YOUR ASSIGNMENT – Given the entries below, copy each of them out exactly.

[Excerpts from a dataset]
━━━━━━━━━━━━━━━━

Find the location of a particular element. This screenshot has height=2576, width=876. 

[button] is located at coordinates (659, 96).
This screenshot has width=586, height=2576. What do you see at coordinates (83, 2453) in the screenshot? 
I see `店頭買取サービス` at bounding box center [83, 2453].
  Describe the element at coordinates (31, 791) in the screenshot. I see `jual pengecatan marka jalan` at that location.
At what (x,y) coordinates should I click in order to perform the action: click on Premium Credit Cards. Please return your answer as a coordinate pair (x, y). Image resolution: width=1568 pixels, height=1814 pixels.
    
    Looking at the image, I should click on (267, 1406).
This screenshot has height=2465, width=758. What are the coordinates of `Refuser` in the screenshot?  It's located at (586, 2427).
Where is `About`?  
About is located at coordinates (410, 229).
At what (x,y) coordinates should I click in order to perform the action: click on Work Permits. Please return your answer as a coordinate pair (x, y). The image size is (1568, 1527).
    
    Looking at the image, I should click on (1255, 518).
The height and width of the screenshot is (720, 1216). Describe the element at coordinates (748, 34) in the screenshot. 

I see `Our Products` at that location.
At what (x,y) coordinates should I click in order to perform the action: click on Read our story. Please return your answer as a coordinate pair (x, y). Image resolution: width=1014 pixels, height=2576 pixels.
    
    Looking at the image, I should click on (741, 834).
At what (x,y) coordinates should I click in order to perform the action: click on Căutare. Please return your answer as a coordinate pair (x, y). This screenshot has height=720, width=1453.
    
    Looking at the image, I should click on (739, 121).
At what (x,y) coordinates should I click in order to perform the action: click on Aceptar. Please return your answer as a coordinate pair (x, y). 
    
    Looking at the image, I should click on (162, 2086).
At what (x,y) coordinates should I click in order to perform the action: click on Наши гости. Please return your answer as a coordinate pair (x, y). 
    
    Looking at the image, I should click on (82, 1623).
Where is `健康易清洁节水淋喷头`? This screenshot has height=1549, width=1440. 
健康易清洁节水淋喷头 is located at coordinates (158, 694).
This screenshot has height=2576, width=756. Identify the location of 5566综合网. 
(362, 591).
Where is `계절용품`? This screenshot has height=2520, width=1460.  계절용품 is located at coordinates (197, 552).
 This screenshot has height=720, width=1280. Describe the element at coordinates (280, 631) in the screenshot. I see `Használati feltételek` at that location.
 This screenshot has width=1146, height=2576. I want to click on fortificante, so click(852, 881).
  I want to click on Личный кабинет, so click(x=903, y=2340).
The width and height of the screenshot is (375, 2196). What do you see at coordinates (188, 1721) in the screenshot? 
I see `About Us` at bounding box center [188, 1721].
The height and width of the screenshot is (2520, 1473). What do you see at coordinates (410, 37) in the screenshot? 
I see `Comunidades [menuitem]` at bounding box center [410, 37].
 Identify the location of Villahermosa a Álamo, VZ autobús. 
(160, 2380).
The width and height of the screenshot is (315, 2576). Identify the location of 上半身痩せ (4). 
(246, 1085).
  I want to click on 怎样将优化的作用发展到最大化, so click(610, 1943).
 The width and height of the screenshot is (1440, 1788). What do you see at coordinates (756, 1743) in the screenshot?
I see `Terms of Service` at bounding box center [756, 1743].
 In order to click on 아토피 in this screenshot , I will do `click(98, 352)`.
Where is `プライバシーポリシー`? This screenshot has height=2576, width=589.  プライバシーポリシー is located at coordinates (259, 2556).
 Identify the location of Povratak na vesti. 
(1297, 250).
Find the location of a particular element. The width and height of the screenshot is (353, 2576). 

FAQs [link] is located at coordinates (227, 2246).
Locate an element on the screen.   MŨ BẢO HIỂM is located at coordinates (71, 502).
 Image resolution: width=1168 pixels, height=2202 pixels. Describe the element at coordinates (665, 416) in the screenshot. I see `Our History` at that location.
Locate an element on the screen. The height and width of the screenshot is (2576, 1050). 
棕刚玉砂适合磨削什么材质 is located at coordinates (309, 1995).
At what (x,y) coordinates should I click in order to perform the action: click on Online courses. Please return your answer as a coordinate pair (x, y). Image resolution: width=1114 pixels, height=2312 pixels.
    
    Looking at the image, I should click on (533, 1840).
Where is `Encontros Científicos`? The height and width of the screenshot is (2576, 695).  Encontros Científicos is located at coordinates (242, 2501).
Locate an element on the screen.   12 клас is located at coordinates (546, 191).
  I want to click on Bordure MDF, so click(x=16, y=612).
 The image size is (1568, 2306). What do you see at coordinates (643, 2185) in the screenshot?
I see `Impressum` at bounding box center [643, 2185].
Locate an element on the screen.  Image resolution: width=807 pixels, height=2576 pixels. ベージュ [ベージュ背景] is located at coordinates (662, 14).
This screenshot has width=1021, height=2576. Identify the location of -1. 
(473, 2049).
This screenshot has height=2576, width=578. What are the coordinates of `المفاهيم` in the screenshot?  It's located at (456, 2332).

━━━━━━━━━━━━━━━━

RESPONSE BOX –
Find the location of a particular element. This screenshot has height=2576, width=876. 

[button] is located at coordinates (659, 96).
This screenshot has width=586, height=2576. What do you see at coordinates (83, 2453) in the screenshot? 
I see `店頭買取サービス` at bounding box center [83, 2453].
  Describe the element at coordinates (31, 791) in the screenshot. I see `jual pengecatan marka jalan` at that location.
At what (x,y) coordinates should I click in order to perform the action: click on Premium Credit Cards. Please return your answer as a coordinate pair (x, y). Image resolution: width=1568 pixels, height=1814 pixels.
    
    Looking at the image, I should click on (267, 1406).
This screenshot has height=2465, width=758. What are the coordinates of `Refuser` in the screenshot?  It's located at (586, 2427).
Where is `About`?  
About is located at coordinates (410, 229).
At what (x,y) coordinates should I click in order to perform the action: click on Work Permits. Please return your answer as a coordinate pair (x, y). The image size is (1568, 1527).
    
    Looking at the image, I should click on (1255, 518).
The height and width of the screenshot is (720, 1216). Describe the element at coordinates (748, 34) in the screenshot. 

I see `Our Products` at that location.
At what (x,y) coordinates should I click in order to perform the action: click on Read our story. Please return your answer as a coordinate pair (x, y). Image resolution: width=1014 pixels, height=2576 pixels.
    
    Looking at the image, I should click on (741, 834).
At what (x,y) coordinates should I click in order to perform the action: click on Căutare. Please return your answer as a coordinate pair (x, y). This screenshot has height=720, width=1453.
    
    Looking at the image, I should click on (739, 121).
At what (x,y) coordinates should I click in order to perform the action: click on Aceptar. Please return your answer as a coordinate pair (x, y). 
    
    Looking at the image, I should click on (162, 2086).
At what (x,y) coordinates should I click in order to perform the action: click on Наши гости. Please return your answer as a coordinate pair (x, y). 
    
    Looking at the image, I should click on (82, 1623).
Where is `健康易清洁节水淋喷头`? This screenshot has height=1549, width=1440. 
健康易清洁节水淋喷头 is located at coordinates (158, 694).
This screenshot has height=2576, width=756. Identify the location of 5566综合网. 
(362, 591).
Where is `계절용품`? This screenshot has height=2520, width=1460.  계절용품 is located at coordinates (197, 552).
 This screenshot has height=720, width=1280. Describe the element at coordinates (280, 631) in the screenshot. I see `Használati feltételek` at that location.
 This screenshot has width=1146, height=2576. I want to click on fortificante, so click(852, 881).
  I want to click on Личный кабинет, so click(x=903, y=2340).
The width and height of the screenshot is (375, 2196). What do you see at coordinates (188, 1721) in the screenshot? 
I see `About Us` at bounding box center [188, 1721].
The height and width of the screenshot is (2520, 1473). What do you see at coordinates (410, 37) in the screenshot? 
I see `Comunidades [menuitem]` at bounding box center [410, 37].
 Identify the location of Villahermosa a Álamo, VZ autobús. 
(160, 2380).
The width and height of the screenshot is (315, 2576). Identify the location of 上半身痩せ (4). 
(246, 1085).
  I want to click on 怎样将优化的作用发展到最大化, so click(610, 1943).
 The width and height of the screenshot is (1440, 1788). What do you see at coordinates (756, 1743) in the screenshot?
I see `Terms of Service` at bounding box center [756, 1743].
 In order to click on 아토피 in this screenshot , I will do `click(98, 352)`.
Where is `プライバシーポリシー`? This screenshot has height=2576, width=589.  プライバシーポリシー is located at coordinates (259, 2556).
 Identify the location of Povratak na vesti. 
(1297, 250).
Find the location of a particular element. The width and height of the screenshot is (353, 2576). 

FAQs [link] is located at coordinates (227, 2246).
Locate an element on the screen.   MŨ BẢO HIỂM is located at coordinates (71, 502).
 Image resolution: width=1168 pixels, height=2202 pixels. Describe the element at coordinates (665, 416) in the screenshot. I see `Our History` at that location.
Locate an element on the screen. The height and width of the screenshot is (2576, 1050). 
棕刚玉砂适合磨削什么材质 is located at coordinates (309, 1995).
At what (x,y) coordinates should I click in order to perform the action: click on Online courses. Please return your answer as a coordinate pair (x, y). Image resolution: width=1114 pixels, height=2312 pixels.
    
    Looking at the image, I should click on (533, 1840).
Where is `Encontros Científicos`? The height and width of the screenshot is (2576, 695).  Encontros Científicos is located at coordinates (242, 2501).
Locate an element on the screen.   12 клас is located at coordinates (546, 191).
  I want to click on Bordure MDF, so click(x=16, y=612).
 The image size is (1568, 2306). What do you see at coordinates (643, 2185) in the screenshot?
I see `Impressum` at bounding box center [643, 2185].
Locate an element on the screen.  Image resolution: width=807 pixels, height=2576 pixels. ベージュ [ベージュ背景] is located at coordinates (662, 14).
This screenshot has width=1021, height=2576. Identify the location of -1. 
(473, 2049).
This screenshot has height=2576, width=578. What are the coordinates of `المفاهيم` in the screenshot?  It's located at (456, 2332).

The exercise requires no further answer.